A senior Biden administration official told POLITICO the measure includes exemptions, and that the Biden administration had not settled on how it would instruct its finance aid organizations like the U.S. Export-Import Bank, the International Development Finance Corp. and Millennium Challenge Corp. to implement it.

Nightly Number

269,000

The number of Americans applying for unemployment benefits last week, a 14,000-claim drop from the previous week, according to Department of Labor data . Weekly applications are nearing pre-pandemic levels of about 220,000 a week, a far cry from the 900,000 of early January.

Parting Words

New Jersey state Senate President Steve Sweeney was defeated in his reelection bid by Ed Durr.

New Jersey state Senate President Steve Sweeney was defeated in his reelection bid by Ed Durr. | Mel Evans/AP Photo

SWEENEY KEEPS ON TRUCKIN' — New Jersey state Senate President Steve Sweeney is still not conceding in a race The Associated Press called for Edward Durr, a virtually unknown Republican challenger, Carly Sitrin writes.

"The results from Tuesday's election continue to come in, for instance there were 12,000 ballots recently found in one county," Sweeney said in an email to POLITICO. "While I am currently trailing in the race, we want to make sure every vote is counted.

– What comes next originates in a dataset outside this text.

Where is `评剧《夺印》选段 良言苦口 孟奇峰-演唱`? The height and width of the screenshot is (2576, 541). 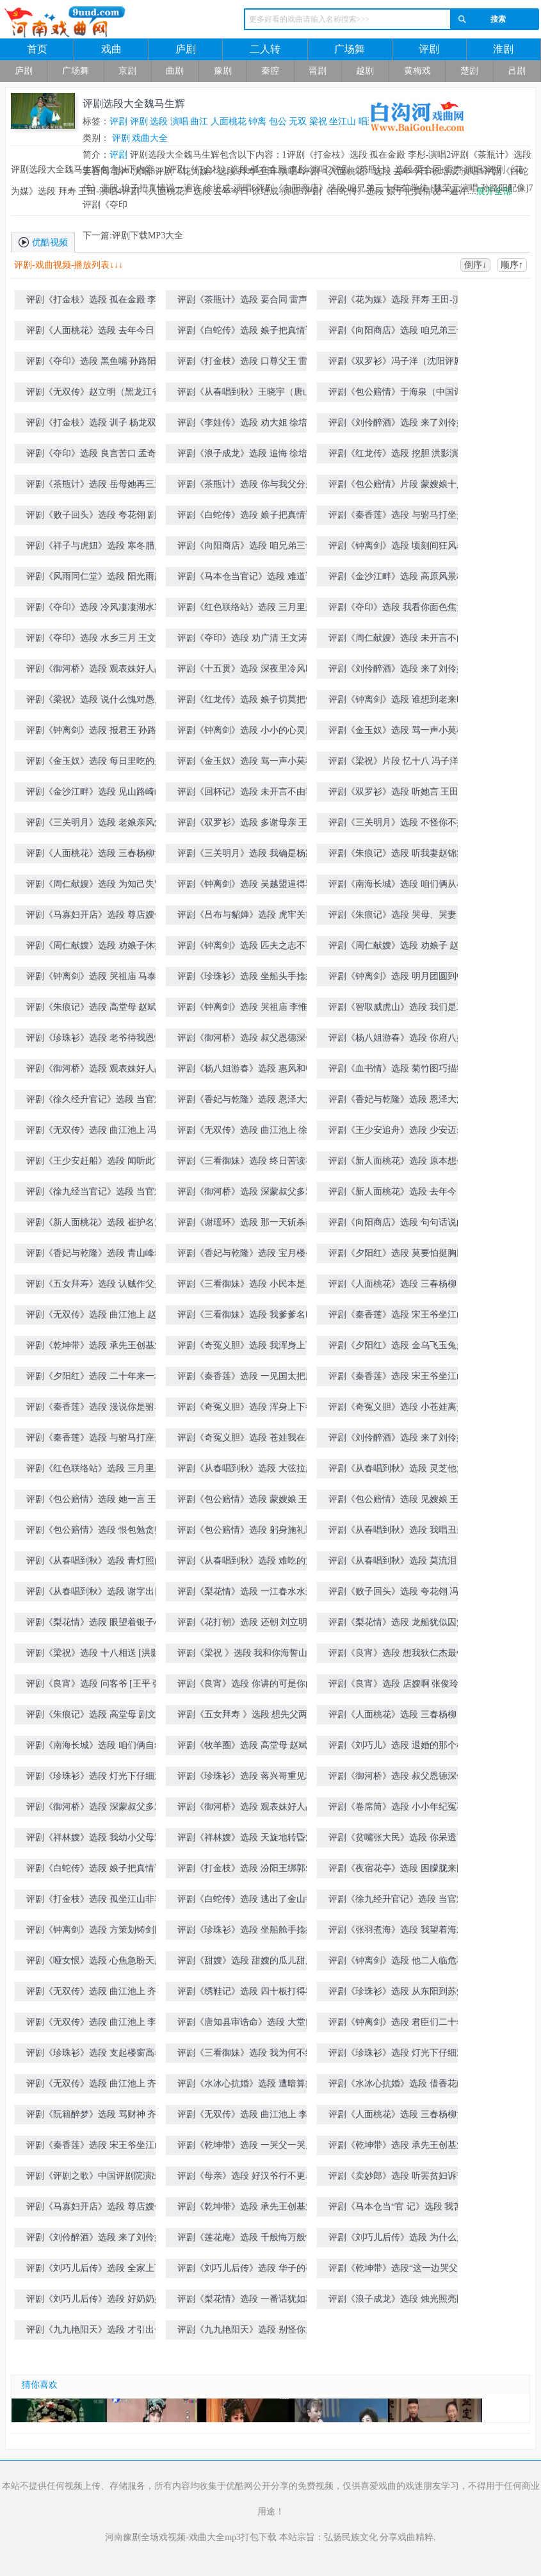 评剧《夺印》选段 良言苦口 孟奇峰-演唱 is located at coordinates (97, 456).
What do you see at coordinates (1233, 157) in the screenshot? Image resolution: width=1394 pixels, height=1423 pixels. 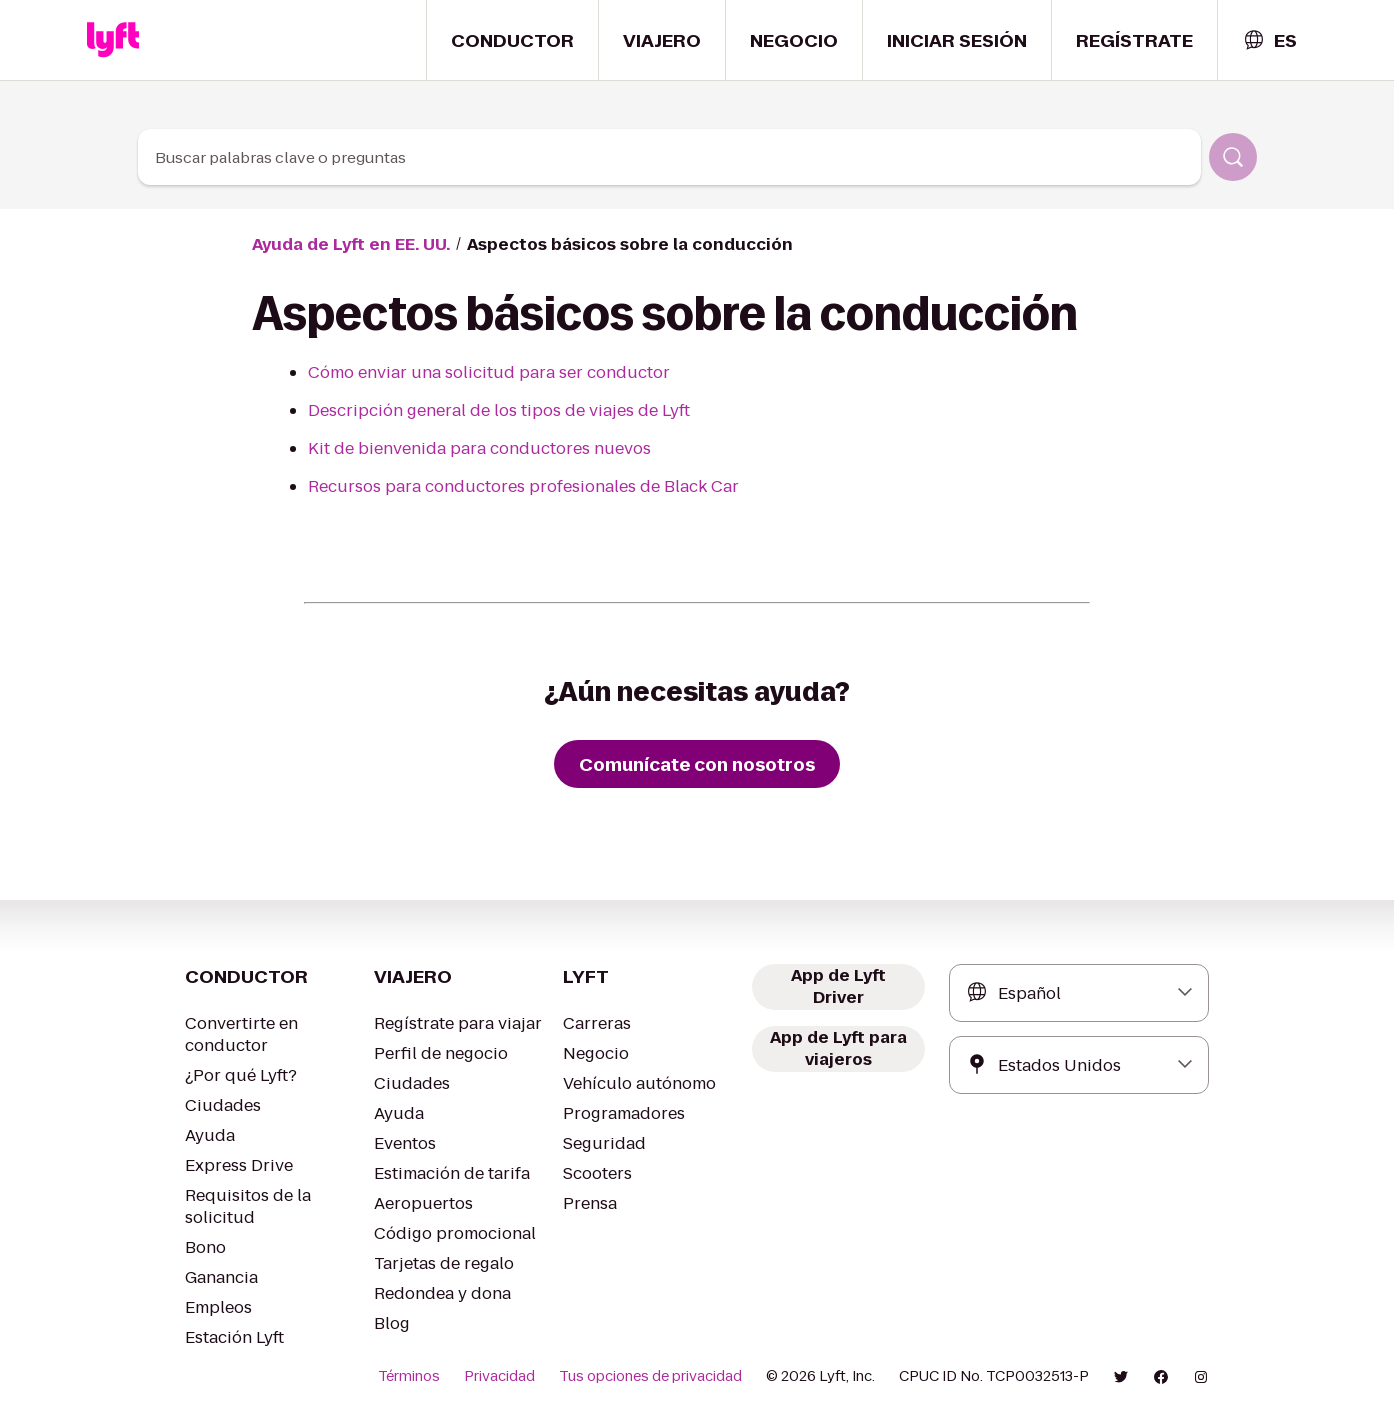 I see `[Buscar]` at bounding box center [1233, 157].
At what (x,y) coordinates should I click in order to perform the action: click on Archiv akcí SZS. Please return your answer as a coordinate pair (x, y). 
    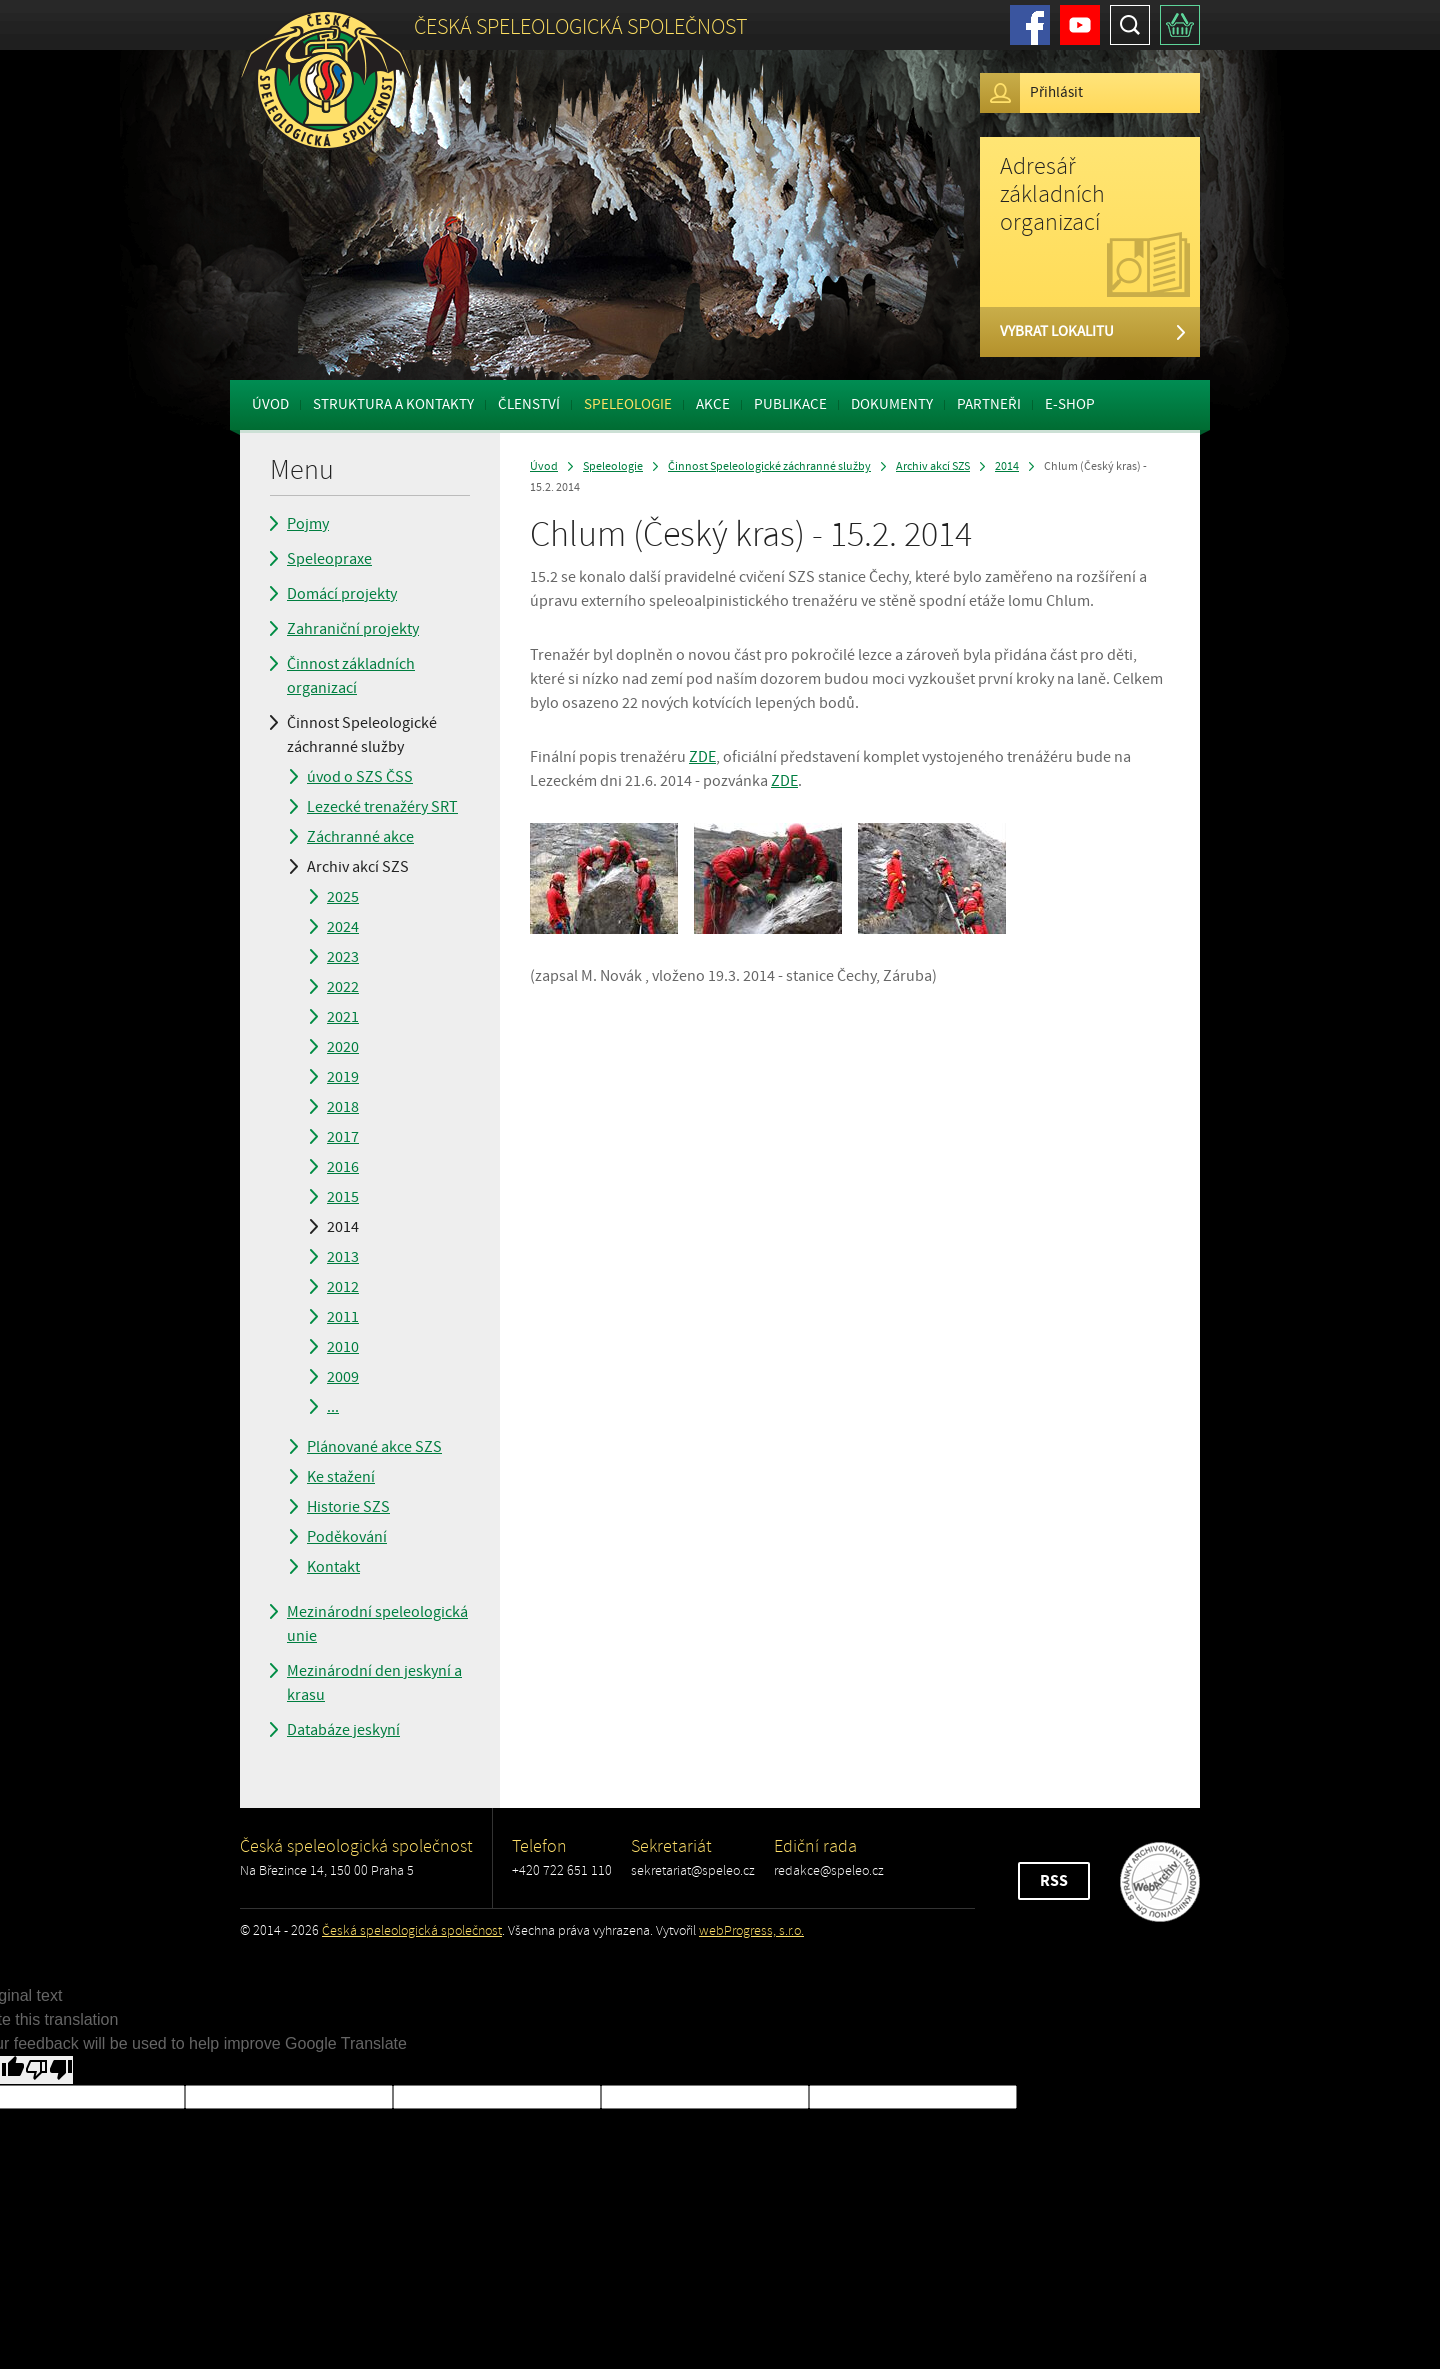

Our voters deserve that, and we will wait for the final results."

Sweeney, who as Senate president is the state's second-most powerful elected official, was down more than 2,000 votes to Durr, a truck driver who says he spent less than $10,000 on the race.

Sweeney's projected loss in South Jersey's 3rd Legislative District was the most shocking in an election that featured a number of surprises, including Gov. Phil Murphy's closer-than-expected victory over Republican Jack Ciattarelli.